[Extracted page text data]
:::::
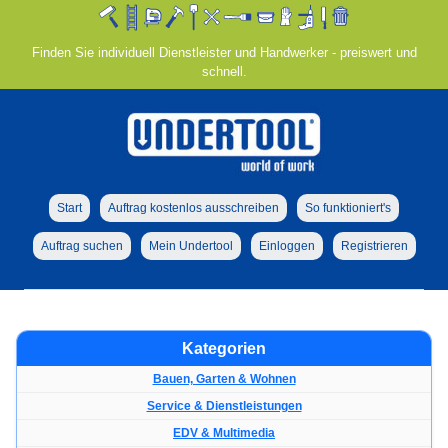
Finden Sie individuell Dienstleister und Handwerker - preiswert und
schnell.
Start
Auftrag kostenlos ausschreiben
So funktioniert's
Auftrag suchen
Mein Undertool
Einloggen
Registrieren
Kategorien
Bauen, Garten & Wohnen
Service & Dienstleistungen
EDV & Multimedia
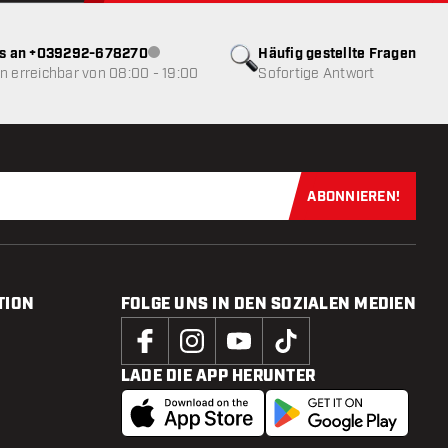
ns an +039292-678270
Häufig gestellte Fragen
Kundenservice nicht verfügbar
 erreichbar von 08:00 - 19:00
Sofortige Antwort
ABONNIEREN!
Jetzt für uns
TION
FOLGE UNS IN DEN SOZIALEN MEDIEN
LADE DIE APP HERUNTER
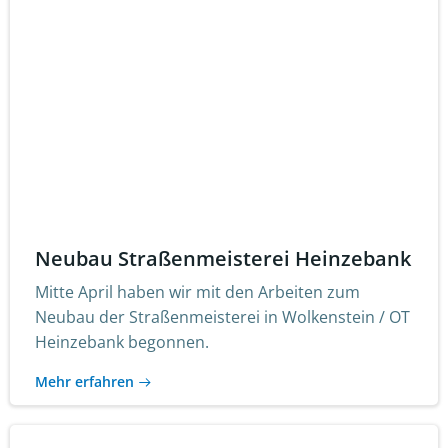
Neubau Straßenmeisterei Heinzebank
Mitte April haben wir mit den Arbeiten zum
Neubau der Straßenmeisterei in Wolkenstein / OT
Heinzebank begonnen.
Mehr erfahren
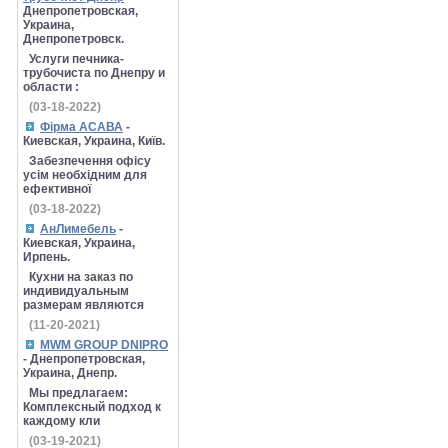
Днепропетровская,
Украина,
Днепропетровск.
Услуги печника-
трубочиста по Днепру и
области :
(03-18-2022)
Фірма АСАВА
-
Киевская, Украина, Київ.
Забезпечення офісу
усім необхідним для
ефективної
(03-18-2022)
АнЛимебель
-
Киевская, Украина,
Ирпень.
Кухни на заказ по
индивидуальным
размерам являются
(11-20-2021)
MWM GROUP DNIPRO
- Днепропетровская,
Украина, Днепр.
Мы предлагаем:
Комплексный подход к
каждому кли
(03-19-2021)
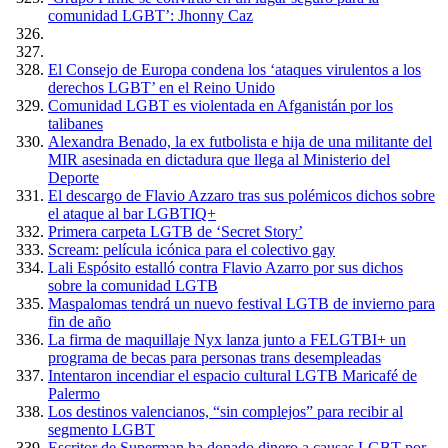
comunidad LGBT’: Jhonny Caz
El Consejo de Europa condena los ‘ataques virulentos a los
derechos LGBT’ en el Reino Unido
Comunidad LGBT es violentada en Afganistán por los
talibanes
Alexandra Benado, la ex futbolista e hija de una militante del
MIR asesinada en dictadura que llega al Ministerio del
Deporte
El descargo de Flavio Azzaro tras sus polémicos dichos sobre
el ataque al bar LGBTIQ+
Primera carpeta LGTB de ‘Secret Story’
Scream: película icónica para el colectivo gay
Lali Espósito estalló contra Flavio Azarro por sus dichos
sobre la comunidad LGTB
Maspalomas tendrá un nuevo festival LGTB de invierno para
fin de año
La firma de maquillaje Nyx lanza junto a FELGTBI+ un
programa de becas para personas trans desempleadas
Intentaron incendiar el espacio cultural LGTB Maricafé de
Palermo
Los destinos valencianos, “sin complejos” para recibir al
segmento LGBT
Escritor de Superman ha donado dinero a causas LGBT por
:::::
(TASK BRIEF) Leave the pictures out, and transcribe each of the records exactly.

(RESULT FOR THIS TASK)
Finden Sie individuell Dienstleister und Handwerker - preiswert und
schnell.
Start
Auftrag kostenlos ausschreiben
So funktioniert's
Auftrag suchen
Mein Undertool
Einloggen
Registrieren
Kategorien
Bauen, Garten & Wohnen
Service & Dienstleistungen
EDV & Multimedia
ns an +039292-678270
Häufig gestellte Fragen
Kundenservice nicht verfügbar
 erreichbar von 08:00 - 19:00
Sofortige Antwort
ABONNIEREN!
Jetzt für uns
TION
FOLGE UNS IN DEN SOZIALEN MEDIEN
LADE DIE APP HERUNTER
Neubau Straßenmeisterei Heinzebank
Mitte April haben wir mit den Arbeiten zum
Neubau der Straßenmeisterei in Wolkenstein / OT
Heinzebank begonnen.
Mehr erfahren
Днепропетровская,
Украина,
Днепропетровск.
Услуги печника-
трубочиста по Днепру и
области :
(03-18-2022)
Фірма АСАВА
-
Киевская, Украина, Київ.
Забезпечення офісу
усім необхідним для
ефективної
(03-18-2022)
АнЛимебель
-
Киевская, Украина,
Ирпень.
Кухни на заказ по
индивидуальным
размерам являются
(11-20-2021)
MWM GROUP DNIPRO
- Днепропетровская,
Украина, Днепр.
Мы предлагаем:
Комплексный подход к
каждому кли
(03-19-2021)
comunidad LGBT’: Jhonny Caz
El Consejo de Europa condena los ‘ataques virulentos a los
derechos LGBT’ en el Reino Unido
Comunidad LGBT es violentada en Afganistán por los
talibanes
Alexandra Benado, la ex futbolista e hija de una militante del
MIR asesinada en dictadura que llega al Ministerio del
Deporte
El descargo de Flavio Azzaro tras sus polémicos dichos sobre
el ataque al bar LGBTIQ+
Primera carpeta LGTB de ‘Secret Story’
Scream: película icónica para el colectivo gay
Lali Espósito estalló contra Flavio Azarro por sus dichos
sobre la comunidad LGTB
Maspalomas tendrá un nuevo festival LGTB de invierno para
fin de año
La firma de maquillaje Nyx lanza junto a FELGTBI+ un
programa de becas para personas trans desempleadas
Intentaron incendiar el espacio cultural LGTB Maricafé de
Palermo
Los destinos valencianos, “sin complejos” para recibir al
segmento LGBT
Escritor de Superman ha donado dinero a causas LGBT por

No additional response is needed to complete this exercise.